A “Rosanna” de Toto, le siguió “Eye in the Sky” de The Alan Parsons Project. En la pista quedaron dos parejas. Las chicas juntaron los platos que tenían que devolverle a sus madres y los chicos los envases de gaseosa.

- ¿No bailaste? -dijo Cuevas y me di cuenta de que me había pasado toda la noche de un grupo a otro y que nadie me había invitado a la pista. Mis dos amigos tampoco habían bailado. Uno porque se encargó de la música y el otro porque se ocupó de Cuevas. Me acerqué a él para decirle que ya estábamos por terminar el asalto. Mi compañero le mostró la hora en su reloj pulsera y le dijo que ya no le quedaban discos para pasar. Cuevas me dio la mano y, si soltármela, me agradeció. Para no caerse se agarró del picaporte de la puerta del garaje de mi abuela y nos dijo:

- Al final, ustedes son más amargos que el berro.

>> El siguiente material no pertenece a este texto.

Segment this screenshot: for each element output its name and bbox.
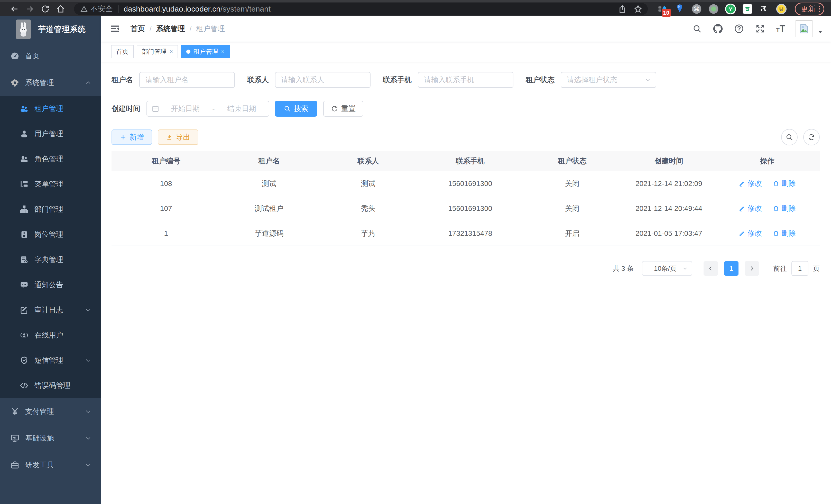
extension-chat-icon[interactable] [742,3,753,14]
svg-text:Y: Y [729,6,733,12]
role-icon [20,154,29,164]
page-size-select[interactable]: 10条/页 [642,261,692,276]
show-search-toggle-button[interactable] [781,129,798,145]
breadcrumb-home[interactable]: 首页 [131,24,145,34]
add-button[interactable]: 新增 [112,129,152,145]
sidebar-item-infra[interactable]: 基础设施 [0,425,101,452]
error-code-icon [20,381,29,390]
edit-link[interactable]: 修改 [739,228,762,238]
extension-badge: 10 [662,9,671,17]
tag-home[interactable]: 首页 [111,45,134,58]
date-range-picker[interactable]: 开始日期 - 结束日期 [146,101,269,117]
avatar-caret-icon[interactable] [817,29,823,35]
sidebar-item-menu[interactable]: 菜单管理 [0,172,101,197]
next-page-button[interactable] [745,261,759,276]
tag-close-icon[interactable]: × [221,49,225,55]
breadcrumb-system[interactable]: 系统管理 [156,24,185,34]
reset-button[interactable]: 重置 [323,101,363,117]
extension-y-icon[interactable]: Y [725,3,736,14]
browser-menu-icon[interactable] [819,6,820,12]
address-bar[interactable]: 不安全 dashboard.yudao.iocoder.cn /system/t… [74,3,648,15]
sidebar-item-label: 在线用户 [34,330,101,340]
delete-link[interactable]: 删除 [773,228,796,238]
edit-link[interactable]: 修改 [739,203,762,213]
badge-icon [20,230,29,239]
header-search-icon[interactable] [692,24,702,33]
page-content: 租户名 联系人 联系手机 租户状态 请选择租户状态 [101,62,831,276]
help-icon[interactable] [734,24,744,34]
cell-tenant-name: 芋道源码 [221,221,318,246]
tag-tenant[interactable]: 租户管理 × [181,45,230,58]
chevron-down-icon [644,77,651,83]
contact-input[interactable] [275,72,371,88]
tag-label: 租户管理 [194,48,218,56]
notice-icon [20,280,29,290]
sidebar-item-post[interactable]: 岗位管理 [0,222,101,247]
browser-update-button[interactable]: 更新 [795,3,824,16]
sidebar-item-audit-log[interactable]: 审计日志 [0,297,101,323]
export-button-label: 导出 [176,132,190,142]
page-number-current[interactable]: 1 [724,261,739,276]
extension-record-icon[interactable] [708,3,719,14]
mobile-input[interactable] [418,72,513,88]
sidebar-item-user[interactable]: 用户管理 [0,121,101,146]
search-button[interactable]: 搜索 [275,101,317,117]
end-date-placeholder[interactable]: 结束日期 [220,104,264,114]
table-row: 107 测试租户 秃头 15601691300 关闭 2021-12-14 20… [112,196,820,221]
extension-puzzle-icon[interactable] [759,3,770,14]
app-logo [16,20,31,39]
tag-close-icon[interactable]: × [170,49,173,55]
delete-link[interactable]: 删除 [773,203,796,213]
sidebar-item-dict[interactable]: 字典管理 [0,247,101,272]
prev-page-button[interactable] [704,261,718,276]
sidebar-item-tenant[interactable]: 租户管理 [0,96,101,121]
tag-dept[interactable]: 部门管理 × [137,45,178,58]
browser-home-icon[interactable] [54,3,67,14]
bookmark-star-icon[interactable] [633,4,643,13]
extension-diamond-icon[interactable]: 10 [657,3,668,14]
status-select[interactable]: 请选择租户状态 [561,72,656,88]
extension-emoji-icon[interactable] [776,3,787,14]
refresh-table-button[interactable] [803,129,820,145]
url-host[interactable]: dashboard.yudao.iocoder.cn [123,5,221,13]
cell-tenant-id: 1 [112,221,221,246]
sidebar-item-role[interactable]: 角色管理 [0,146,101,172]
sidebar-item-online-user[interactable]: 在线用户 [0,323,101,348]
goto-page-input[interactable] [792,261,808,276]
app-logo-bar[interactable]: 芋道管理系统 [0,16,101,42]
url-path[interactable]: /system/tenant [221,5,270,13]
cell-contact: 芋艿 [318,221,419,246]
tenant-name-label: 租户名 [112,75,133,85]
tenant-name-input[interactable] [139,72,235,88]
sidebar-item-devtool[interactable]: 研发工具 [0,452,101,478]
breadcrumb-separator: / [190,25,192,33]
sidebar-item-pay[interactable]: 支付管理 [0,398,101,425]
security-label[interactable]: 不安全 [90,4,113,14]
github-icon[interactable] [713,24,723,34]
browser-forward-icon[interactable] [23,3,36,14]
extension-pin-icon[interactable] [674,3,685,14]
browser-reload-icon[interactable] [38,3,52,14]
export-button[interactable]: 导出 [158,129,198,145]
font-size-icon[interactable]: TT [776,23,785,34]
sidebar-item-error-code[interactable]: 错误码管理 [0,373,101,398]
sidebar-item-home[interactable]: 首页 [0,42,101,69]
avatar[interactable] [796,20,812,37]
cell-status: 关闭 [522,196,623,221]
sidebar-item-notice[interactable]: 通知公告 [0,272,101,297]
browser-back-icon[interactable] [8,3,21,14]
share-icon[interactable] [618,5,627,13]
pagination: 共 3 条 10条/页 1 前往 页 [112,261,820,276]
sidebar-item-sms[interactable]: 短信管理 [0,348,101,373]
sidebar-item-dept[interactable]: 部门管理 [0,197,101,222]
delete-link[interactable]: 删除 [773,179,796,188]
fullscreen-icon[interactable] [755,24,765,34]
sidebar-item-system[interactable]: 系统管理 [0,69,101,96]
sidebar-toggle-icon[interactable] [109,24,122,34]
extension-command-icon[interactable]: ⌘ [691,3,702,14]
security-warning-icon[interactable] [80,5,88,13]
edit-link[interactable]: 修改 [739,179,762,188]
active-tag-dot [186,50,191,54]
start-date-placeholder[interactable]: 开始日期 [163,104,208,114]
sidebar-item-label: 岗位管理 [34,230,101,239]
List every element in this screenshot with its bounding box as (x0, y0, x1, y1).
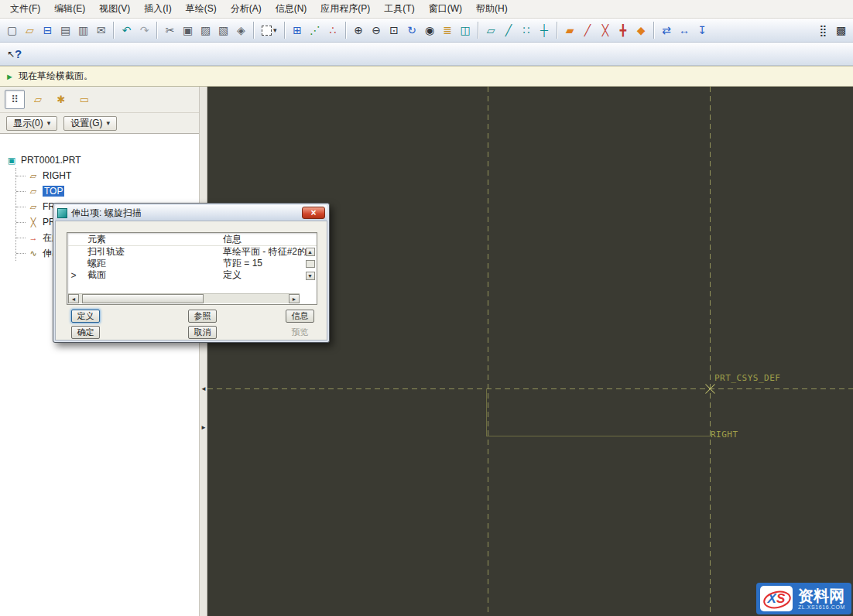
toolbar-separator (253, 22, 255, 39)
cursor-arrow-icon: ↖ (7, 49, 15, 60)
view-manager-icon[interactable]: ◫ (457, 21, 474, 39)
scroll-down-icon[interactable]: ▼ (306, 272, 315, 280)
dialog-buttons: 定义 参照 信息 确定 取消 预览 (67, 310, 317, 342)
menu-view[interactable]: 视图(V) (92, 0, 137, 18)
print-icon[interactable]: ▤ (57, 21, 74, 39)
element-row-trajectory[interactable]: 扫引轨迹 草绘平面 - 特征#2的 (67, 246, 317, 258)
tree-root-part[interactable]: ▣ PRT0001.PRT (6, 152, 194, 168)
toolbar-separator (345, 22, 347, 39)
sketch-setup-icon[interactable]: ⊞ (289, 21, 307, 39)
grid-toggle-icon[interactable]: ⣿ (814, 21, 832, 39)
toolbar-separator (284, 22, 286, 39)
chevron-down-icon: ▾ (273, 26, 277, 34)
sketch-plane-tool-icon[interactable]: ▰ (561, 21, 579, 39)
cut-icon[interactable]: ✂ (161, 21, 179, 39)
saved-views-icon[interactable]: ◉ (421, 21, 439, 39)
toolbar-separator (653, 22, 655, 39)
define-button[interactable]: 定义 (71, 310, 100, 323)
horizontal-scroll-track[interactable] (79, 294, 289, 303)
datum-point-toggle-icon[interactable]: ∷ (518, 21, 536, 39)
vertical-scroll-thumb[interactable] (306, 260, 315, 268)
construction-line-tool-icon[interactable]: ╱ (579, 21, 597, 39)
datum-csys-toggle-icon[interactable]: ┼ (536, 21, 553, 39)
repaint-icon[interactable]: ↻ (403, 21, 421, 39)
menu-edit[interactable]: 编辑(E) (47, 0, 92, 18)
close-icon[interactable]: × (302, 207, 325, 219)
zoom-in-icon[interactable]: ⊕ (350, 21, 368, 39)
show-dropdown[interactable]: 显示(0) ▾ (6, 116, 57, 131)
secondary-toolbar: ↖ ? (0, 43, 853, 66)
constraints-icon[interactable]: ∴ (324, 21, 342, 39)
model-tree-tab[interactable]: ⠿ (5, 90, 25, 109)
context-help-button[interactable]: ↖ ? (3, 45, 26, 63)
datum-axis-toggle-icon[interactable]: ╱ (500, 21, 518, 39)
info-button[interactable]: 信息 (286, 310, 314, 323)
paste-special-icon[interactable]: ▧ (214, 21, 232, 39)
settings-dropdown[interactable]: 设置(G) ▾ (63, 116, 117, 131)
chevron-down-icon: ▾ (107, 119, 111, 127)
csys-tool-icon[interactable]: ╋ (615, 21, 632, 39)
menu-tools[interactable]: 工具(T) (377, 0, 421, 18)
save-icon[interactable]: ⊟ (39, 21, 57, 39)
column-element: 元素 (80, 233, 218, 246)
menu-sketch[interactable]: 草绘(S) (179, 0, 224, 18)
point-tool-icon[interactable]: ╳ (597, 21, 615, 39)
activate-window-icon[interactable]: ⇄ (658, 21, 676, 39)
scroll-up-icon[interactable]: ▲ (306, 248, 315, 256)
layers-icon[interactable]: ≣ (439, 21, 457, 39)
graphics-canvas[interactable]: PRT_CSYS_DEF RIGHT (207, 87, 853, 616)
menu-file[interactable]: 文件(F) (3, 0, 47, 18)
tree-item-top[interactable]: ▱ TOP (16, 183, 194, 199)
datum-plane-toggle-icon[interactable]: ▱ (482, 21, 500, 39)
selection-filter-button[interactable]: ▾ (258, 21, 281, 39)
part-icon: ▣ (6, 156, 17, 166)
undo-icon[interactable]: ↶ (118, 21, 135, 39)
fit-vertical-icon[interactable]: ↧ (694, 21, 711, 39)
panel-splitter[interactable]: ◄ ► (200, 87, 207, 616)
preview-button: 预览 (286, 326, 314, 339)
column-info: 信息 (218, 233, 317, 246)
menu-info[interactable]: 信息(N) (269, 0, 314, 18)
expand-panel-icon[interactable]: ► (200, 424, 207, 431)
scroll-left-icon[interactable]: ◄ (68, 294, 79, 303)
find-icon[interactable]: ◈ (232, 21, 250, 39)
csys-icon: ╳ (28, 217, 39, 228)
element-row-pitch[interactable]: 螺距 节距 = 15 (67, 258, 317, 269)
new-file-icon[interactable]: ▢ (3, 21, 21, 39)
element-row-section[interactable]: > 截面 定义 (67, 269, 317, 281)
open-file-icon[interactable]: ▱ (21, 21, 39, 39)
print-preview-icon[interactable]: ▥ (74, 21, 92, 39)
display-style-icon[interactable]: ▩ (832, 21, 850, 39)
redo-icon[interactable]: ↷ (135, 21, 153, 39)
email-icon[interactable]: ✉ (92, 21, 110, 39)
reference-tool-icon[interactable]: ◆ (632, 21, 650, 39)
horizontal-scroll-thumb[interactable] (82, 294, 204, 303)
dialog-title-bar[interactable]: 伸出项: 螺旋扫描 × (55, 205, 327, 221)
main-area: ⠿ ▱ ✱ ▭ 显示(0) ▾ 设置(G) ▾ ▣ PRT0001.PRT (0, 87, 853, 616)
spline-points-icon[interactable]: ⋰ (307, 21, 324, 39)
favorites-tab[interactable]: ✱ (51, 90, 71, 109)
zoom-out-icon[interactable]: ⊖ (368, 21, 385, 39)
vertical-scrollbar: ▲ ▼ (305, 248, 315, 280)
collapse-panel-icon[interactable]: ◄ (200, 385, 207, 392)
ok-button[interactable]: 确定 (71, 326, 100, 339)
menu-help[interactable]: 帮助(H) (469, 0, 515, 18)
menu-insert[interactable]: 插入(I) (137, 0, 178, 18)
copy-icon[interactable]: ▣ (179, 21, 197, 39)
watermark-text: 资料网 ZL.XS1616.COM (798, 587, 845, 610)
folder-browser-tab[interactable]: ▱ (28, 90, 48, 109)
info-cell: 定义 (218, 269, 317, 282)
tree-item-right[interactable]: ▱ RIGHT (16, 168, 194, 183)
zoom-fit-icon[interactable]: ⊡ (385, 21, 403, 39)
menu-analysis[interactable]: 分析(A) (224, 0, 269, 18)
fit-horizontal-icon[interactable]: ↔ (676, 21, 694, 39)
paste-icon[interactable]: ▨ (197, 21, 214, 39)
references-button[interactable]: 参照 (188, 310, 217, 323)
tree-item-label: RIGHT (43, 170, 71, 181)
connections-tab[interactable]: ▭ (74, 90, 94, 109)
logo-letter-s: S (776, 591, 785, 607)
scroll-right-icon[interactable]: ► (289, 294, 300, 303)
menu-window[interactable]: 窗口(W) (422, 0, 469, 18)
menu-applications[interactable]: 应用程序(P) (313, 0, 377, 18)
cancel-button[interactable]: 取消 (188, 326, 217, 339)
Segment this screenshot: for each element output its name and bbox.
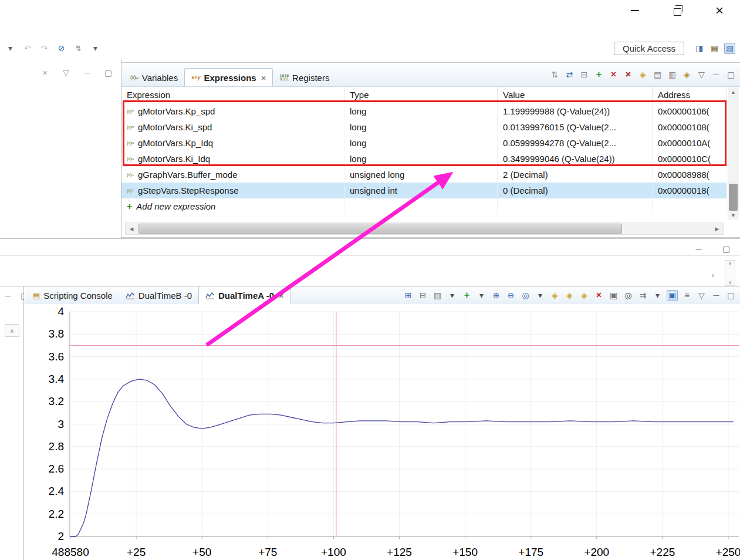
y-tick-label: 2.4 [49,485,65,497]
window-controls: × [629,2,726,19]
export-graph-icon[interactable]: ▣ [608,290,619,301]
minimize-view-icon[interactable]: ─ [82,67,93,78]
list-view-icon[interactable]: ≡ [681,290,692,301]
toggle-grid-icon[interactable]: ▣ [667,290,678,301]
zoom-out-icon[interactable]: ⊖ [505,290,516,301]
expression-cell: (x)=gMotorVars.Kp_Idq [121,135,344,151]
column-header-type[interactable]: Type [344,87,498,103]
tab-scripting-console[interactable]: ▤Scripting Console [26,286,119,304]
continuous-refresh-icon[interactable]: ◈ [579,290,590,301]
minimize-panel-icon[interactable]: ─ [2,290,13,301]
view-menu-icon[interactable]: ▽ [696,69,707,80]
skip-all-breakpoints-icon[interactable]: ⊘ [56,43,67,54]
dropdown-icon[interactable]: ▾ [535,290,546,301]
y-tick-label: 3 [58,418,64,430]
view-menu-icon[interactable]: ▽ [60,67,72,78]
maximize-view-icon[interactable]: ▢ [725,69,736,80]
search-icon[interactable]: ◎ [623,290,634,301]
close-icon[interactable]: × [279,291,284,301]
scroll-up-icon[interactable]: ▲ [728,87,739,96]
scroll-down-icon[interactable]: ∨ [728,279,732,285]
column-header-address[interactable]: Address [653,87,727,103]
expression-row[interactable]: (x)=gMotorVars.Ki_spdlong0.01399976015 (… [121,119,727,135]
scrollbar-track[interactable] [137,223,711,234]
vertical-scrollbar[interactable]: ▲ ▼ [728,87,739,220]
view-menu-icon[interactable]: ▽ [696,290,707,301]
scroll-down-icon[interactable]: ▼ [728,211,739,220]
column-header-value[interactable]: Value [498,87,653,103]
tab-registers[interactable]: 10100101Registers [273,69,336,86]
scroll-up-icon[interactable]: ∧ [728,261,732,266]
maximize-view-icon[interactable]: ▢ [103,67,114,78]
clear-icon[interactable]: × [39,67,50,78]
add-new-expression-row[interactable]: +Add new expression [121,198,727,214]
tab-dualtimea-0[interactable]: DualTimeA -0× [198,286,291,304]
ccs-debug-perspective-icon[interactable]: ▧ [724,43,735,54]
scrollbar-thumb[interactable] [138,224,622,234]
scroll-left-icon[interactable]: ◀ [126,223,137,234]
toolbar-dropdown-icon[interactable]: ▾ [5,43,16,54]
close-icon[interactable]: × [261,73,266,83]
tab-variables[interactable]: (x)=Variables [124,69,184,86]
measure-icon[interactable]: ⇉ [637,290,648,301]
expression-row[interactable]: (x)=gMotorVars.Kp_spdlong1.199999988 (Q-… [121,103,727,119]
expressions-tabbar: (x)=Variablesx+yExpressions×10100101Regi… [121,63,740,87]
add-expression-icon[interactable]: + [593,69,604,80]
close-window-button[interactable]: × [713,4,726,17]
type-cell: unsigned long [344,167,498,183]
watch-icon: (x)= [127,109,134,114]
zoom-fit-icon[interactable]: ◎ [520,290,531,301]
add-icon: + [127,201,132,212]
toolbar-dropdown-icon[interactable]: ▾ [90,43,101,54]
restore-window-button[interactable] [671,4,684,17]
minimize-view-icon[interactable]: ─ [693,243,704,254]
minimize-view-icon[interactable]: ─ [711,290,722,301]
scrollbar-track[interactable] [728,96,739,211]
show-type-names-icon[interactable]: ⇅ [549,69,560,80]
minimize-window-button[interactable] [629,4,641,17]
minimize-view-icon[interactable]: ─ [711,69,722,80]
maximize-view-icon[interactable]: ▢ [725,290,736,301]
tab-expressions[interactable]: x+yExpressions× [184,68,273,86]
export-icon[interactable]: ▥ [667,69,678,80]
add-graph-icon[interactable]: + [461,290,472,301]
open-perspective-icon[interactable]: ◨ [694,43,705,54]
maximize-view-icon[interactable]: ▢ [721,243,732,254]
scrollbar-thumb[interactable] [729,184,738,211]
legend-icon[interactable]: ⊟ [417,290,428,301]
number-format-icon[interactable]: ◈ [681,69,692,80]
auto-scale-icon[interactable]: ◈ [564,290,575,301]
refresh-icon[interactable]: ◈ [637,69,648,80]
column-header-expression[interactable]: Expression [121,87,344,103]
x-tick-label: +250 [716,546,740,558]
import-icon[interactable]: ▤ [652,69,663,80]
editor-mini-scrollbar[interactable]: ∧ ∨ [725,260,735,286]
expression-row[interactable]: (x)=gMotorVars.Kp_Idqlong0.05999994278 (… [121,135,727,151]
tab-dualtimeb-0[interactable]: DualTimeB -0 [119,286,198,304]
clear-graph-icon[interactable]: × [593,290,604,301]
dropdown-icon[interactable]: ▾ [447,290,458,301]
undo-icon[interactable]: ↶ [22,43,33,54]
graph-setup-icon[interactable]: ⊞ [403,290,414,301]
axis-properties-icon[interactable]: ▥ [432,290,443,301]
remove-expression-icon[interactable]: × [608,69,619,80]
connect-target-icon[interactable]: ↯ [73,43,84,54]
expression-row[interactable]: (x)=gStepVars.StepResponseunsigned int0 … [121,183,727,198]
redo-icon[interactable]: ↷ [39,43,50,54]
show-logical-structure-icon[interactable]: ⇄ [564,69,575,80]
horizontal-scrollbar[interactable]: ◀ ▶ [125,222,724,235]
expand-arrow-icon[interactable]: › [712,271,714,279]
ccs-edit-perspective-icon[interactable]: ▦ [709,43,720,54]
expression-row[interactable]: (x)=gMotorVars.Ki_Idqlong0.3499999046 (Q… [121,151,727,167]
expand-rail-button[interactable]: ∧ [5,324,19,337]
step-response-chart[interactable]: 43.83.63.43.232.82.62.42.22488580+25+50+… [24,304,740,560]
remove-all-expressions-icon[interactable]: × [623,69,634,80]
scroll-right-icon[interactable]: ▶ [711,223,723,234]
refresh-graph-icon[interactable]: ◈ [549,290,560,301]
zoom-in-icon[interactable]: ⊕ [491,290,502,301]
expression-row[interactable]: (x)=gGraphVars.Buffer_modeunsigned long2… [121,167,727,183]
dropdown-icon[interactable]: ▾ [652,290,663,301]
quick-access[interactable]: Quick Access [614,42,684,55]
dropdown-icon[interactable]: ▾ [476,290,487,301]
collapse-all-icon[interactable]: ⊟ [579,69,590,80]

Seguimos yendo a la esquina de Cuevas los siguientes viernes de ese año. No hice más asaltos en la casa de la abuela y, a los pocos que nos invitaban a mis compañeros y a mí, íbamos para planchar. Cuevas se la pasaba pidiéndome más licor 8 Hermanos, pero sólo una vez le pude robar a la abuela otra botella.

 Al verano siguiente mis dos amigos y yo nos fuimos a estudiar a La Plata. En una de nuestras visitas a la familia nos volvimos a encontrar con él. No le entendimos bien qué nos decía. La lengua se le trababa y cada dos palabras aspiraba mocos y escupía. Nos contó que el berro no se vendía como antes porque la gente prefería comer achicoria o rúcula. No nos hizo ningún cuento. No preguntó por nuestras vidas. No me pidió licor 8 Hermanos.

Voy para el cementerio municipal con las ventanillas del auto abiertas. Me bajo con el paquete de papel de diario y busco la tumba de mi abuela. Le dejo un ramillete de berro. El otro, lo pongo contra la lápida de Cuevas.